[Page-level text extractions]
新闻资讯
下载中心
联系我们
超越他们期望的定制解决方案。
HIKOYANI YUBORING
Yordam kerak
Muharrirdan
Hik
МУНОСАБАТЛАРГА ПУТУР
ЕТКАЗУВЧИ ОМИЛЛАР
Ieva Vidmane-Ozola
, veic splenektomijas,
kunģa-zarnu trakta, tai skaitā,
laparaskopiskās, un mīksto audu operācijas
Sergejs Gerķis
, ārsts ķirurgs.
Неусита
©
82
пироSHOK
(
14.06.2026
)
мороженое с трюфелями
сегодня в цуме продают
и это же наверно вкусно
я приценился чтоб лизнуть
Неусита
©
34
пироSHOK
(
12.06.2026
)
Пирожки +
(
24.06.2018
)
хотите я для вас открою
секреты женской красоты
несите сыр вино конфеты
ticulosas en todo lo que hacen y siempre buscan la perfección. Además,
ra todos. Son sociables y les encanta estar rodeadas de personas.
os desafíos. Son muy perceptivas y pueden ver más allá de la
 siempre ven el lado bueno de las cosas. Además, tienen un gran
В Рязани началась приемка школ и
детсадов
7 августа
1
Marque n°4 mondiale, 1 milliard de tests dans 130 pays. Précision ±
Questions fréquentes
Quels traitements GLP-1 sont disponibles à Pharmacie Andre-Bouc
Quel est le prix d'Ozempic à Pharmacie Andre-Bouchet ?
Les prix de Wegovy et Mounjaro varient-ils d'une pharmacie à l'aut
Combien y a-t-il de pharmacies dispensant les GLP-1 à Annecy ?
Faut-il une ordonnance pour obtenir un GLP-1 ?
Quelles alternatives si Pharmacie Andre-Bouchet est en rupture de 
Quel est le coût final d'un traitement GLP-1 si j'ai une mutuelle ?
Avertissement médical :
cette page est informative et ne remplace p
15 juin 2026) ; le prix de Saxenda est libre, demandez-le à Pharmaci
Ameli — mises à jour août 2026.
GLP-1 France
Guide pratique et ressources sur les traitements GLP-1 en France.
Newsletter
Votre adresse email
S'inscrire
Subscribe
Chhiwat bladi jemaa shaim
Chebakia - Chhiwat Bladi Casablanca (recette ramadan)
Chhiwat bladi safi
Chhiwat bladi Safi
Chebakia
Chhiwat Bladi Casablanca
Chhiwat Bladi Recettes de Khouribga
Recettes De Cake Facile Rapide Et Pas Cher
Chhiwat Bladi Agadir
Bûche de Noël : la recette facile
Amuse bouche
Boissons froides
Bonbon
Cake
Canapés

==

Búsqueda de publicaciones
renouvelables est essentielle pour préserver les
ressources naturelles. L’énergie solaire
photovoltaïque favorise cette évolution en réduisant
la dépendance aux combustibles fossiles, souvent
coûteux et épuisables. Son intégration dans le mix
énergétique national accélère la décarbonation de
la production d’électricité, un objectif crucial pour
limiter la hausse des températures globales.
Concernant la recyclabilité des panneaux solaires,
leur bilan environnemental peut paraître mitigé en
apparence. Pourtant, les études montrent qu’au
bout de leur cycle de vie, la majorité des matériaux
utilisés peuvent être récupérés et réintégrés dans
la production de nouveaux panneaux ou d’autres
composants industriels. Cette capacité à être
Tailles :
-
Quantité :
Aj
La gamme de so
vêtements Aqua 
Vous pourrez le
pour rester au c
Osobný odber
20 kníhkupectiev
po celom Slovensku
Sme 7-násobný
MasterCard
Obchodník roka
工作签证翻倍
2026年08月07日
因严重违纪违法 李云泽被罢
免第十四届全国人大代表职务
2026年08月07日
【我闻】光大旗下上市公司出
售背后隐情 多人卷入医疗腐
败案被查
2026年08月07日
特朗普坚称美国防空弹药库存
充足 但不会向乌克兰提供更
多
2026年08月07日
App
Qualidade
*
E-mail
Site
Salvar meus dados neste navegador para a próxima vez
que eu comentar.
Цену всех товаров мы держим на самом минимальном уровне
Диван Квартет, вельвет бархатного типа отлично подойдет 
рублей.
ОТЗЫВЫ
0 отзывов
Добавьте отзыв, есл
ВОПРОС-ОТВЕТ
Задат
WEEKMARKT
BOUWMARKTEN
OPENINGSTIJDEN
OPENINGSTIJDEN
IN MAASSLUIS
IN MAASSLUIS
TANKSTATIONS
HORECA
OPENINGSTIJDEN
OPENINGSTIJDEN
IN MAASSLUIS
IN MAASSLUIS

[Problem details] Nothing but the lines above from the one containing "Yordam kerak" through the one containing "Faut-il une ordonnance" should appear in the answer, each repeated exactly.

[Your response]
Yordam kerak
Muharrirdan
Hik
МУНОСАБАТЛАРГА ПУТУР
ЕТКАЗУВЧИ ОМИЛЛАР
Ieva Vidmane-Ozola
, veic splenektomijas,
kunģa-zarnu trakta, tai skaitā,
laparaskopiskās, un mīksto audu operācijas
Sergejs Gerķis
, ārsts ķirurgs.
Неусита
©
82
пироSHOK
(
14.06.2026
)
мороженое с трюфелями
сегодня в цуме продают
и это же наверно вкусно
я приценился чтоб лизнуть
Неусита
©
34
пироSHOK
(
12.06.2026
)
Пирожки +
(
24.06.2018
)
хотите я для вас открою
секреты женской красоты
несите сыр вино конфеты
ticulosas en todo lo que hacen y siempre buscan la perfección. Además,
ra todos. Son sociables y les encanta estar rodeadas de personas.
os desafíos. Son muy perceptivas y pueden ver más allá de la
 siempre ven el lado bueno de las cosas. Además, tienen un gran
В Рязани началась приемка школ и
детсадов
7 августа
1
Marque n°4 mondiale, 1 milliard de tests dans 130 pays. Précision ±
Questions fréquentes
Quels traitements GLP-1 sont disponibles à Pharmacie Andre-Bouc
Quel est le prix d'Ozempic à Pharmacie Andre-Bouchet ?
Les prix de Wegovy et Mounjaro varient-ils d'une pharmacie à l'aut
Combien y a-t-il de pharmacies dispensant les GLP-1 à Annecy ?
Faut-il une ordonnance pour obtenir un GLP-1 ?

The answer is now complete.